Question

Solve the inequality. Then graph the solution set on the real number line. \(\frac{x+6}{x+1}<2\)

Short answer

The solution to the inequality is \((-∞, -1) ∪ (4, ∞)\). These are the intervals on the real number line where the inequality is satisfied.

Step-by-step solution

Rearrange the Inequality

Subtract 2 from both sides of the inequality to isolate the fraction \(\frac{x+6}{x+1}\). The inequality should now be \(\frac{x+6}{x+1} - 2 <0\) which simplifies to \(\frac{x+6 - 2(x + 1)}{x+1}<0\), then to \(\frac{x+6-2x-2}{x+1}<0\), and ultimately \(\frac{-x+4}{x+1}<0\).

Solve for x

Next, find the values for x that make the numerator and the denominator of the inequality term equal to zero. The solutions are x = -1 from \(x + 1 = 0\) and x = 4 from \(-x + 4 = 0\). These values will represent critical points on the number line for the graph. Note that x cannot be -1 since that makes the denominator zero resulting in an undefined value.
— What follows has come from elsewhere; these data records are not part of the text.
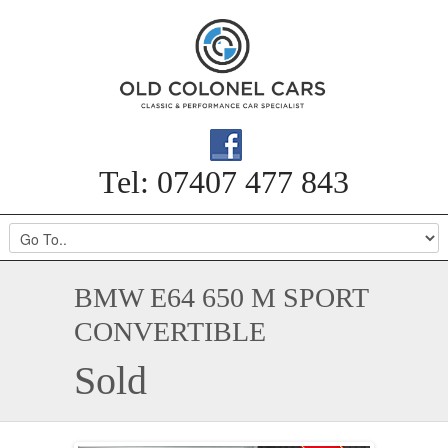
Tel: 07407 477 843
BMW E64 650 M SPORT
CONVERTIBLE
Sold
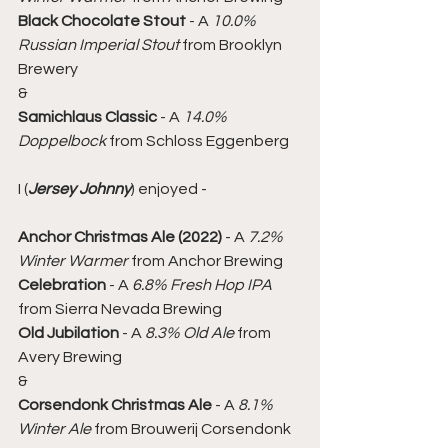
Black Chocolate Stout
 - A 
10.0% 
Russian Imperial Stout
 from Brooklyn 
Brewery
&
Samichlaus Classic
 - A 
14.0% 
Doppelbock
 from Schloss Eggenberg
I (
Jersey Johnny
) enjoyed -
Anchor Christmas Ale (2022)
 - A 
7.2% 
Winter Warmer
 from Anchor Brewing
Celebration
 - A 
6.8% Fresh Hop IPA
from Sierra Nevada Brewing
Old Jubilation
 - A 
8.3% Old Ale
 from 
Avery Brewing
&
Corsendonk Christmas Ale
 - A 
8.1% 
Winter Ale
 from Brouwerij Corsendonk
Graph the Solution on the Real Number Line

On the number line, plot the points -1 and 4. Because of the less-than sign in the inequality, the solution will not include -1 and 4, so these points will be represented as open points on the number line. To determine the solution to the inequality, select test points to the left, between and to the right of your critical points on the number line, substitute them into the inequality and examine if it's true. For this inequality, a good choice of test points would be x = -2, x = 0, and x = 5. If the inequality is true, fill in the corresponding segment on the number line; if not, leave it empty.

Key concepts

Solving Inequalities

Inequalities appear similar to equations, but instead of an equal sign, they have symbols such as \(<\), \(>\), \(\leq\), or \(\geq\). The goal is to find all possible values of the variable that make the inequality true. Let's look at solving the inequality \(\frac{x+6}{x+1}<2\).
First, isolate the variable expression by subtracting 2 from both sides, giving \(\frac{x+6}{x+1} - 2 < 0\). Simplify this to obtain \(\frac{-x+4}{x+1}<0\). These steps help analyze the inequality in a simpler form.
Next, find values of \(x\) that make the numerator and denominator zero. For the numerator \(-x + 4 = 0\), solve to find the critical point \(x = 4\). For the denominator \(x + 1 = 0\), find \(x = -1\). However, \(x = -1\) must be excluded from the solution since it makes the denominator zero, and results in an undefined expression.

Graphing on Number Line

Graphing inequalities on a number line involves identifying solution intervals. After finding critical points from the numerator and denominator, place these points on the number line.
In this example, there are critical points at \(x = -1\) and \(x = 4\). Mark these as open circles since neither point is included in the solution set, evidenced by the \(<\) symbol in the inequality. An open circle indicates that the number itself is not a valid solution.
To determine which intervals satisfy the inequality, choose test points in each interval created by your critical points. For instance, pick \(x = -2\) and \(x = 5\) in addition to the midpoint, \(x = 0\). Substitute each into the inequality \(\frac{-x+4}{x+1}<0\) to verify which intervals make it true. Graph accordingly by shading or marking the sections of the number line that satisfy the inequality.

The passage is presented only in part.